[Saved data entries]
++++++

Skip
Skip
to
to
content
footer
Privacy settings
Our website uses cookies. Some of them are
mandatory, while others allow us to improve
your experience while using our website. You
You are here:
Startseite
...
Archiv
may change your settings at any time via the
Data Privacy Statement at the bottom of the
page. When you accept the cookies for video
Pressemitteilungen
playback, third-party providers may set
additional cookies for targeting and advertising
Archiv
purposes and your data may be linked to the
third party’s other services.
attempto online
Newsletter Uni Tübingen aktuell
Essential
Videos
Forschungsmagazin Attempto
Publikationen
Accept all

++++++

▸ **What you will do**
Exactly the lines from the one containing "purposes and your data may be linked to the" through the final line above, and only those, should be given again.

▸ **Response to the task**
purposes and your data may be linked to the
third party’s other services.
attempto online
Newsletter Uni Tübingen aktuell
Essential
Videos
Forschungsmagazin Attempto
Publikationen
Accept all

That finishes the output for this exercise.